We also note two things we learned from simulating the model in Pytorch:
- We verified that the absence of biases in the convolutional layer doesn't make a noticeable difference in eval accuracies for the original architecture as well as our modified one.
- Not including the additional factor in Kaiming init also doesn't make a noticeable difference in eval accuracies for our modified architecture. Uniform vs normal initialization also does not yield a noticeable difference.
- Convolutions: The implementation of convolutions is naive, which makes the training time for convolutional nets higher than necessary. We are also missing out on a small amount of additional NN library functionality that, if added in, would allow us to support forward and backward passes for convolutions in full generality (currently backward passes are not supported for dilation != 1 - see comments in code for more details). Additionally, we don't support biases in our convolutional layer currently - having test and found that adding biases doesn't really make a difference in the demo model (through equivalent Pytorch models), it wasn't worth including at this point.
- Tooling for graphing training curves, etc.

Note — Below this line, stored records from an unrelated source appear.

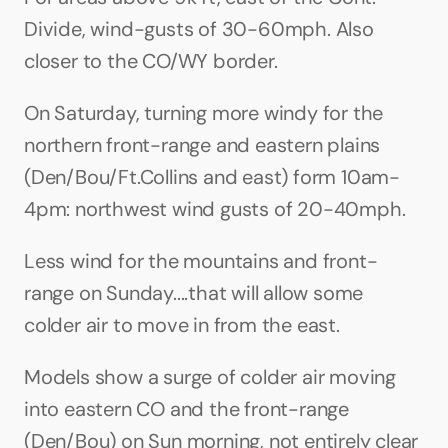
Divide, wind-gusts of 30-60mph. Also 
closer to the CO/WY border.
On Saturday, turning more windy for the 
northern front-range and eastern plains 
(Den/Bou/Ft.Collins and east) form 10am-
4pm: northwest wind gusts of 20-40mph.
Less wind for the mountains and front-
range on Sunday....that will allow some 
colder air to move in from the east.
Models show a surge of colder air moving 
into eastern CO and the front-range 
(Den/Bou) on Sun morning, not entirely clear 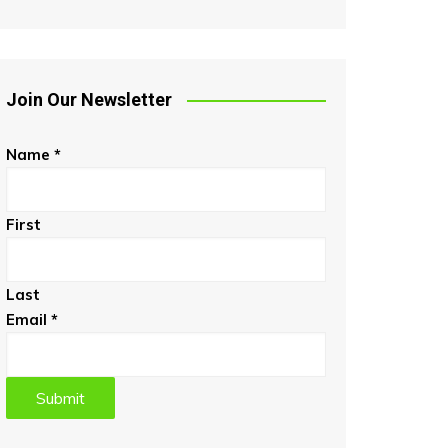
Join Our Newsletter
Name
*
First
Last
Email
*
Submit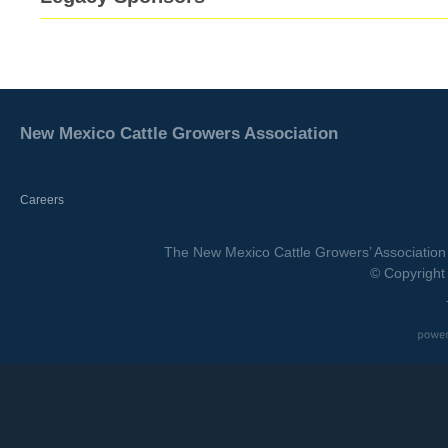
New Mexico Cattle Growers Association
Careers
The New Mexico Cattle Growers’ Association 
© Copyright 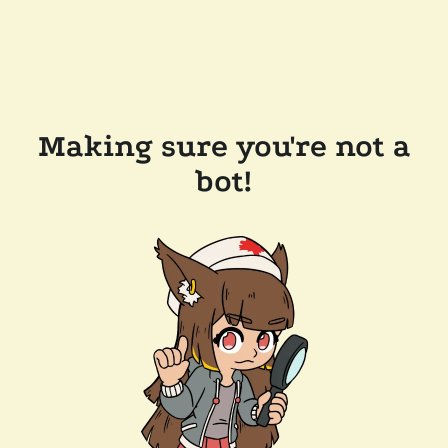
Making sure you're not a
bot!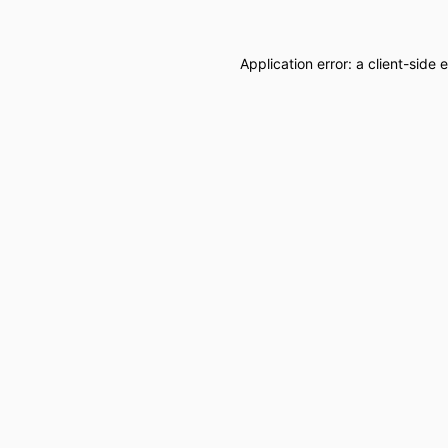
Application error: a
client
-side 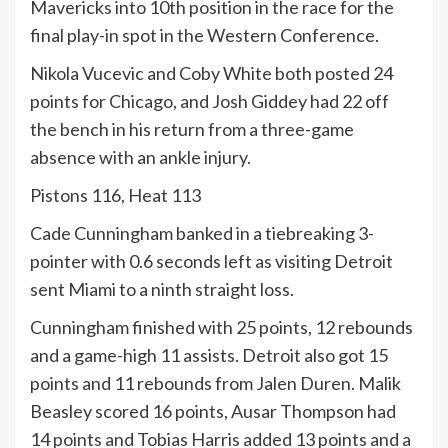
Mavericks into 10th position in the race for the
final play-in spot in the Western Conference.
Nikola Vucevic and Coby White both posted 24
points for Chicago, and Josh Giddey had 22 off
the bench in his return from a three-game
absence with an ankle injury.
Pistons 116, Heat 113
Cade Cunningham banked in a tiebreaking 3-
pointer with 0.6 seconds left as visiting Detroit
sent Miami to a ninth straight loss.
Cunningham finished with 25 points, 12 rebounds
and a game-high 11 assists. Detroit also got 15
points and 11 rebounds from Jalen Duren. Malik
Beasley scored 16 points, Ausar Thompson had
14 points and Tobias Harris added 13 points and a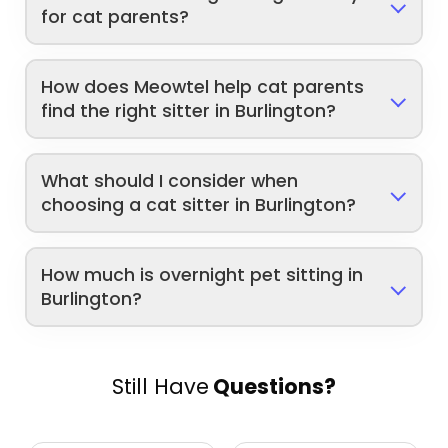
for cat parents?
How does Meowtel help cat parents
find the right sitter in Burlington?
What should I consider when
choosing a cat sitter in Burlington?
How much is overnight pet sitting in
Burlington?
Still Have
Questions?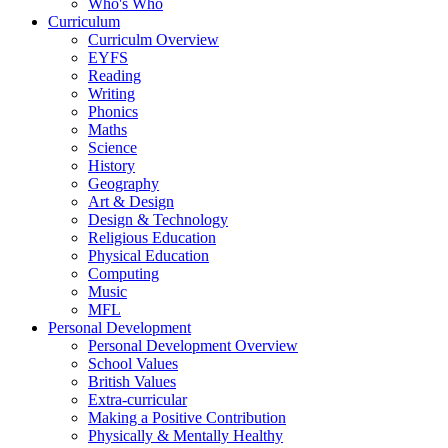
Who's Who
Curriculum
Curriculm Overview
EYFS
Reading
Writing
Phonics
Maths
Science
History
Geography
Art & Design
Design & Technology
Religious Education
Physical Education
Computing
Music
MFL
Personal Development
Personal Development Overview
School Values
British Values
Extra-curricular
Making a Positive Contribution
Physically & Mentally Healthy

Currently we can evaluate by printing things out but this is not ideal.
- Support uniform weight initialization, have functions to do things like Kaiming init automatically instead of manually computing it.
- The main reference for the demo is of course the original lecun1989-repro repo and the paper it is reproducing.
- The main reference for my implementation of the tensor library was this really nice blogpost on Pytorch internals - this was particularly useful in understanding strided representations and how they give us a way to efficiently take many useful types of views on a tensor.
- These slides on convolutional nets (and a linked IPython notebook) as well as these lecture notes were very helpful to refresh the concept of convolutional nets.
- The way in which this tinygrad library implements MATMMUL using other basic Pytorch operations was very nice (it isn't really related to our implementation, but was interesting to read through).